◆ Work instruction ◆
Search the material for the string "investitori", then return every line where it is found.

◆ Data to use ◆
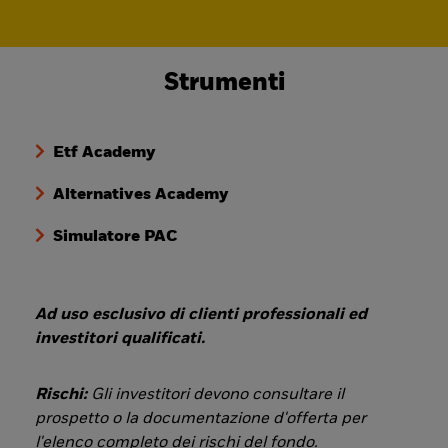
Strumenti
Etf Academy
Alternatives Academy
Simulatore PAC
Ad uso esclusivo di clienti professionali ed
investitori qualificati.
Rischi:
Gli investitori devono consultare il
prospetto o la documentazione d'offerta per
l'elenco completo dei rischi del fondo.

◆ Response area ◆
investitori qualificati.
Gli investitori devono consultare il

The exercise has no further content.